AI Navigate

Tackling Length Inflation Without Trade-offs: Group Relative Reward Rescaling for Reinforcement Learning

arXiv cs.LG / 3/12/2026

📰 NewsIdeas & Deep AnalysisModels & Research

Key Points

  • The paper identifies length inflation as a key challenge in reinforcement learning for LLMs, where models generate verbose or inefficient reasoning to maximize rewards.
  • It introduces Group Relative Reward Rescaling (GR^3), a multiplicative approach to length control that avoids issues associated with additive penalties and heuristic gating.
  • GR^3 uses group-relative regularization and advantage-aware calibration to adapt length budgets based on instance difficulty while preserving the value of high-quality trajectories.
  • Empirically, GR^3 maintains training dynamics and downstream performance similar to standard GRPO in RLHF and RLVR settings while significantly reducing length inflation and outperforming state-of-the-art length-regularized baselines.

Abstract

Reinforcement learning significantly enhances LLM capabilities but suffers from a critical issue: length inflation, where models adopt verbosity or inefficient reasoning to maximize rewards.

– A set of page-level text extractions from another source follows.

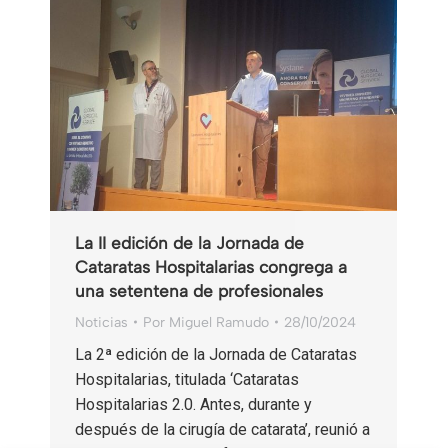
La II edición de la Jornada de
Cataratas Hospitalarias congrega a
una setentena de profesionales
Noticias
Por
Miguel Ramudo
28/10/2024
La 2ª edición de la Jornada de Cataratas
Hospitalarias, titulada ‘Cataratas
Hospitalarias 2.0. Antes, durante y
después de la cirugía de catarata’, reunió a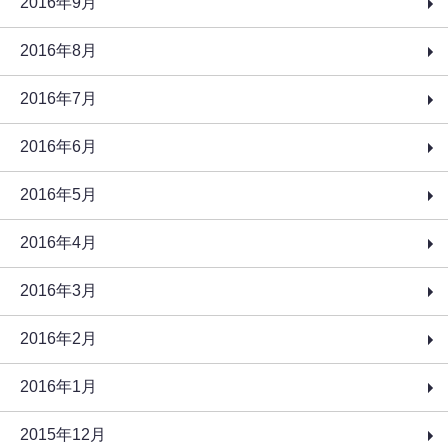
2016年9月
2016年8月
2016年7月
2016年6月
2016年5月
2016年4月
2016年3月
2016年2月
2016年1月
2015年12月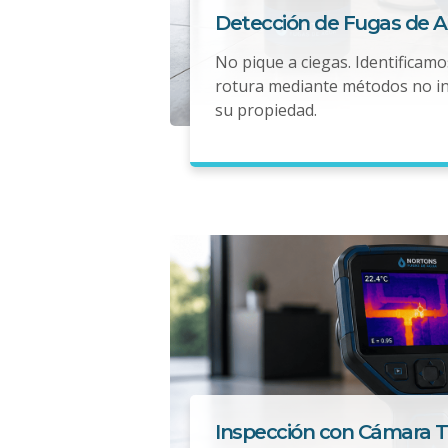
Detección de Fugas de 
No pique a ciegas. Identificamo
rotura mediante métodos no i
su propiedad.
Inspección con Cámara 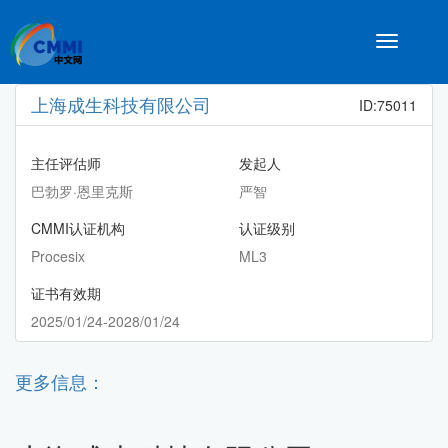
Toggle
navigatio
上海成生科技有限公司
ID:75011
主任评估师
发起人
巴勃罗·恩里克斯
严智
CMMI认证机构
认证级别
Procesix
ML3
证书有效期
2025/01/24-2028/01/24
更多信息：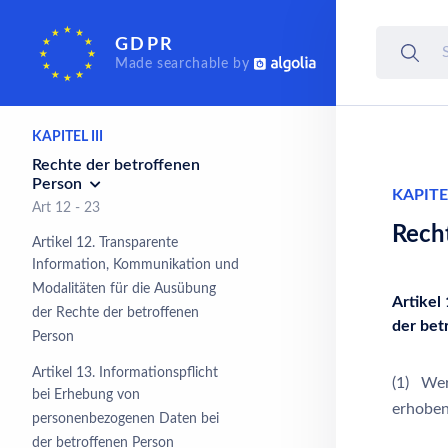
KAPITEL II
GDPR
Grundsätze
Made searchable by
Art 5 - 11
KAPITEL III
Rechte der betroffenen
Person
KAPITEL
Art 12 - 23
Rech
Artikel 12. Transparente
Information, Kommunikation und
Modalitäten für die Ausübung
Artikel
der Rechte der betroffenen
der bet
Person
Artikel 13. Informationspflicht
(1) Wer
bei Erhebung von
erhoben
personenbezogenen Daten bei
der betroffenen Person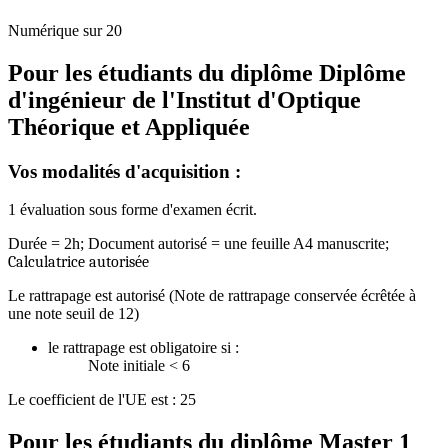
Numérique sur 20
Pour les étudiants du diplôme
Diplôme
d'ingénieur de l'Institut d'Optique
Théorique et Appliquée
Vos modalités d'acquisition :
1 évaluation sous forme d'examen écrit.
Durée = 2h; Document autorisé = une feuille A4 manuscrite;
Calculatrice autorisée
Le rattrapage est autorisé (Note de rattrapage conservée écrêtée à
une note seuil de 12)
le rattrapage est obligatoire si :
Note initiale < 6
Le coefficient de l'UE est : 25
Pour les étudiants du diplôme
Master 1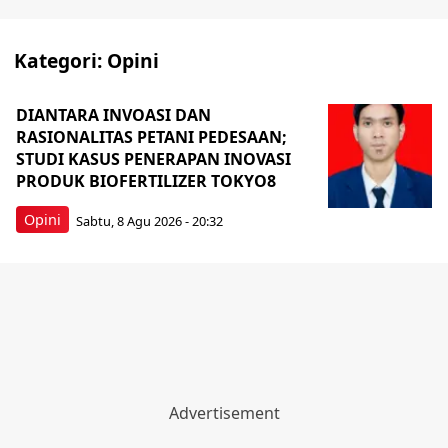
Kategori:
Opini
DIANTARA INVOASI DAN
RASIONALITAS PETANI PEDESAAN;
STUDI KASUS PENERAPAN INOVASI
PRODUK BIOFERTILIZER TOKYO8
Opini
Sabtu, 8 Agu 2026 - 20:32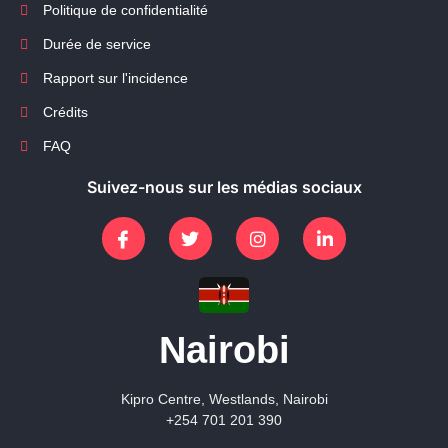
Politique de confidentialité
Durée de service
Rapport sur l'incidence
Crédits
FAQ
Suivez-nous sur les médias sociaux
Nairobi
Kipro Centre, Westlands, Nairobi
+254 701 201 390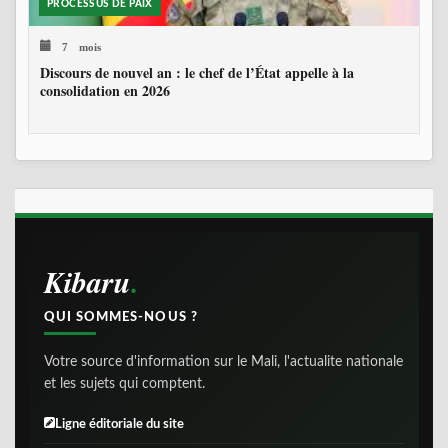
PROCESSUS DE PAIX
7 mois
Discours de nouvel an : le chef de l’État appelle à la
consolidation en 2026
Kibaru
QUI SOMMES-NOUS ?
Votre source d'information sur le Mali, l'actualite nationale
et les sujets qui comptent.
Ligne éditoriale du site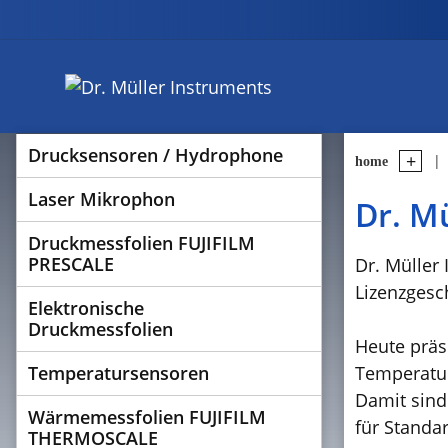
Drucksensoren / Hydrophone
home
Laser Mikrophon
Dr. M
Druckmessfolien FUJIFILM
PRESCALE
Dr. Müller
Lizenzgesc
Elektronische
Druckmessfolien
Heute präs
Temperatursensoren
Temperatur
Damit sind
Wärmemessfolien FUJIFILM
für Standa
THERMOSCALE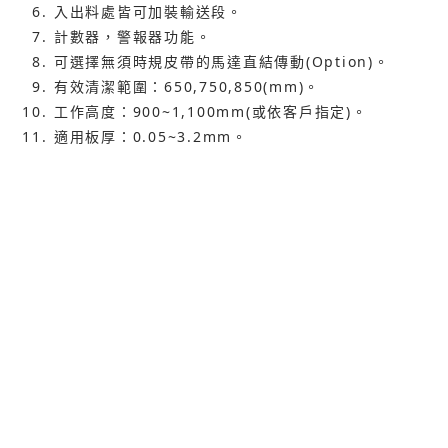
入出料處皆可加裝輸送段。
計數器，警報器功能。
可選擇無須時規皮帶的馬達直結傳動(Option)。
有效清潔範圍：650,750,850(mm)。
工作高度：900~1,100mm(或依客戶指定)。
適用板厚：0.05~3.2mm。
輸送速度：0~12M/Min。
使用電壓：１ΦAC-220V 50/60Hz 0.1KVA。
機台尺寸：210mm(L)*975mm(W)*1,213mm
(H)。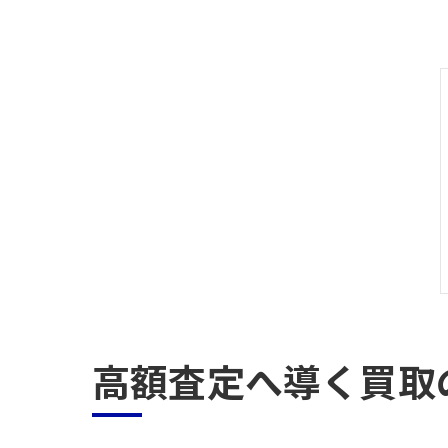
高額査定へ導く買取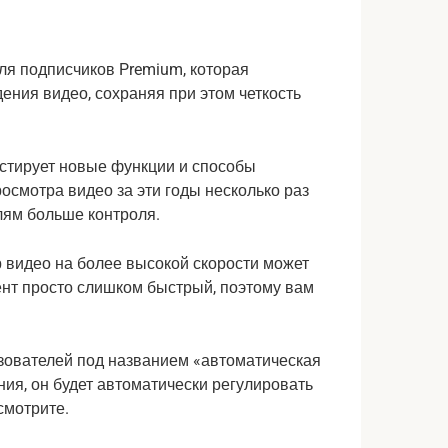
ля подписчиков Premium, которая
ения видео, сохраняя при этом четкость
стирует новые функции и способы
осмотра видео за эти годы несколько раз
лям больше контроля.
р видео на более высокой скорости может
ент просто слишком быстрый, поэтому вам
ьзователей под названием «автоматическая
ания, он будет автоматически регулировать
смотрите.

Prior approaches struggle to address this challenge in a general and lossless manner, primarily because additive penalties introduce a compensatory effect that creates optimization shortcuts, while heuristic gating strategies lack generality beyond binary feedback. To bridge this gap, we present Group Relative Reward Rescaling (GR^3), which reframes length control as a multiplicative rescaling paradigm, effectively establishing a generalized, continuous, and reward-dependent gating mechanism. To further ensure lossless optimization, we incorporate group-relative regularization and advantage-aware calibration, which dynamically adapt length budgets to instance difficulty and preserve the advantage signal of high-quality trajectories. Empirically, across both RLHF and RLVR settings, GR^3~maintains training dynamics and downstream performance comparable to standard GRPO while significantly mitigating length inflation, outperforming state-of-the-art length-regularized baselines.